■ **Directions**
Lines from the one containing "and percentage of disk space used." through the final line of the entries below: reproduce them exactly, all of them and only them.

Records drawn from a dataset:
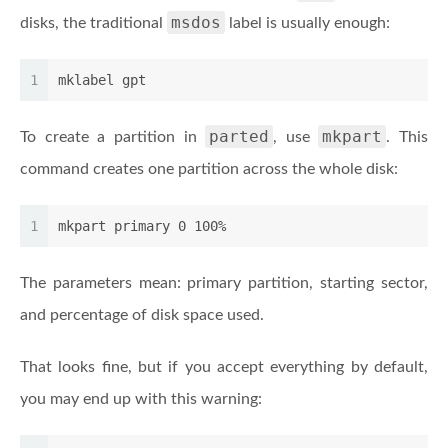
msdos
disks, the traditional
label is usually enough:
1
mklabel gpt
parted
mkpart
To create a partition in
, use
. This
command creates one partition across the whole disk:
1
mkpart primary 0 100%
The parameters mean: primary partition, starting sector,
and percentage of disk space used.
That looks fine, but if you accept everything by default,
you may end up with this warning:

■ **Exercise answer**
and percentage of disk space used.
That looks fine, but if you accept everything by default,
you may end up with this warning:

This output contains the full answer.